A = csr_matrix((data,(rowind,columnind)), shape=(200000, 150000), dtype=np.uint8)

permutation_array = csgraph.reverse_cuthill_mckee(A, false)

result_matrix = lil_matrix((200000, 150000), dtype=np.uint8)

i=0
for x in np.nditer(permutation_array):
    result_matrix[x, :]=A[i, :]
    i+=1

The result of the reverse_cuthill_mckee call is an array which is like a tupel containing the indices for my permutation. reverse_cuthill_mckee调用的结果是一个数组,就像一个包含我排列的索引的tupel一样。 So this array is something like: [199999 54877 54873 ..., 12045 9191 0] (size = 200,000) 因此,此数组类似于:[199999 54877 54873 ...,12045 9191 0](大小= 200,000)

This means: row with index 0 has now index 199999, row with index 1 has now index 54877, row with index 2 has now index 54873, etc. see: https://en.wikipedia.org/wiki/Permutation#Definition_and_notations (As I understood the return) 这意味着:索引为0的行现在具有索引199999,索引为1的行现在具有索引54877,索引2的行现在具有索引54873,以此类推。请参见: https ://en.wikipedia.org/wiki/Permutation#Definition_and_notations(据我了解的回报)

Thank you 谢谢

I wonder if you are applying the permutation array correctly. 我想知道您是否正确应用了置换数组。

Make a random matrix (float) and convert it to a uint8 (beware, csr calculations might not work with this dtype): 制作一个随机矩阵(浮点数)并将其转换为uint8 (请注意, csr计算可能不适用于此dtype):

In [963]: ran=sparse.random(10,10,.3, format='csr')
In [964]: A = sparse.csr_matrix((np.ones(ran.data.shape).astype(np.uint8),ran.indices, ran.indptr))
In [965]: A.A
Out[965]: 
array([[1, 1, 0, 0, 0, 0, 1, 0, 0, 0],
       [0, 1, 1, 1, 1, 1, 1, 0, 1, 0],
       [0, 0, 0, 0, 0, 0, 0, 0, 0, 0],
       [1, 1, 0, 0, 0, 0, 0, 1, 0, 1],
       [0, 1, 0, 0, 1, 1, 0, 0, 0, 0],
       [1, 0, 1, 0, 0, 1, 0, 1, 0, 0],
       [0, 0, 0, 0, 0, 0, 0, 0, 0, 0],
       [0, 0, 0, 0, 0, 1, 0, 0, 0, 1],
       [0, 1, 1, 1, 0, 1, 0, 0, 0, 0],
       [0, 0, 0, 0, 1, 1, 1, 0, 0, 0]], dtype=uint8)
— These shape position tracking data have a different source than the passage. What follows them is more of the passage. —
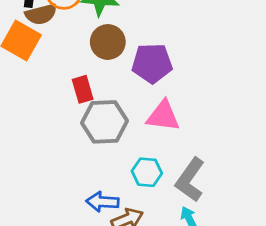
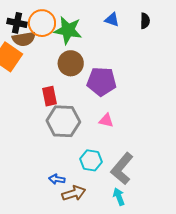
pink triangle: (163, 116) -> (106, 121), size x0.6
blue arrow: (103, 202) -> (57, 179), size x0.7

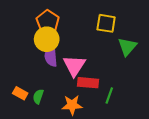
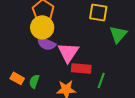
purple semicircle: (51, 56) -> (46, 43), turned -60

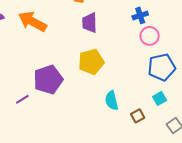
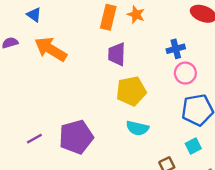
yellow pentagon: (91, 62) -> (131, 91), moved
purple pentagon: (48, 80) -> (76, 137), moved
cyan semicircle: (112, 101) -> (137, 128), moved, turned -66

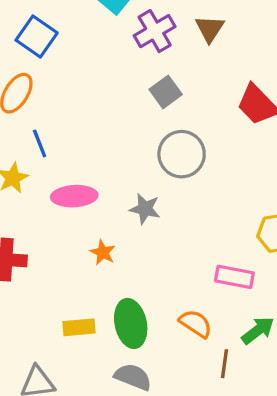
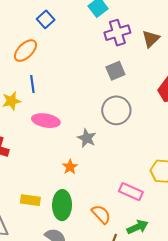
blue square: (37, 37) -> (46, 19), size x0.7
orange star: (103, 252) -> (70, 167), moved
(oops, used the wrong matrix here): (糟糕,此处使用了错误的矩阵):

In [994]: permutation_array = csgraph.reverse_cuthill_mckee(A, False)
In [995]: permutation_array
Out[995]: array([9, 7, 0, 4, 6, 3, 5, 1, 8, 2], dtype=int32)
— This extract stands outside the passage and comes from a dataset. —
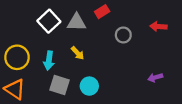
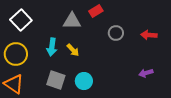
white square: (49, 21) -> (21, 20), moved
red arrow: (158, 26) -> (149, 35), moved
cyan arrow: (49, 61) -> (52, 47), moved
My first inclination is to use such an array to simply index rows of the original matrix: 我的第一个倾向是使用这样的数组来简单地索引原始矩阵的行:

In [996]: A[permutation_array,:].A
Out[996]: 
array([[0, 0, 0, 0, 1, 1, 1, 0, 0, 0],
       [0, 0, 0, 0, 0, 1, 0, 0, 0, 1],
       [1, 1, 0, 0, 0, 0, 1, 0, 0, 0],
       [0, 1, 0, 0, 1, 1, 0, 0, 0, 0],
       [0, 0, 0, 0, 0, 0, 0, 0, 0, 0],
       [1, 1, 0, 0, 0, 0, 0, 1, 0, 1],
       [1, 0, 1, 0, 0, 1, 0, 1, 0, 0],
       [0, 1, 1, 1, 1, 1, 1, 0, 1, 0],
       [0, 1, 1, 1, 0, 1, 0, 0, 0, 0],
       [0, 0, 0, 0, 0, 0, 0, 0, 0, 0]], dtype=uint8)

I see some clustering; 我看到一些聚类; maybe the best we can expect from a random matrix. 也许我们可以从随机矩阵中得到最好的结果。

You on the other hand appear to be doing: 另一方面,您似乎在做:

In [997]: res = sparse.lil_matrix(A.shape,dtype=A.dtype)
In [998]: res[permutation_array,:] = A
In [999]: res.A
Out[999]: 
array([[0, 0, 0, 0, 0, 0, 0, 0, 0, 0],
       [0, 0, 0, 0, 0, 1, 0, 0, 0, 1],
       [0, 0, 0, 0, 1, 1, 1, 0, 0, 0],
       [1, 0, 1, 0, 0, 1, 0, 1, 0, 0],
       [1, 1, 0, 0, 0, 0, 0, 1, 0, 1],
       [0, 0, 0, 0, 0, 0, 0, 0, 0, 0],
       [0, 1, 0, 0, 1, 1, 0, 0, 0, 0],
       [0, 1, 1, 1, 1, 1, 1, 0, 1, 0],
       [0, 1, 1, 1, 0, 1, 0, 0, 0, 0],
       [1, 1, 0, 0, 0, 0, 1, 0, 0, 0]], dtype=uint8)

I don't see any improvement in clustering of 1s in res . 我看不到res的1s聚类有任何改善。


The docs for the MATLAB equivalent say 相当于MATLAB的文档说

r = symrcm(S) returns the symmetric reverse Cuthill-McKee ordering of S. This is a permutation r such that S(r,r) tends to have its nonzero elements closer to the diagonal. r = symrcm(S)返回S的对称反向Cuthill-McKee排序。这是一个置换r,因此S(r,r)倾向于使其非零元素更接近对角线。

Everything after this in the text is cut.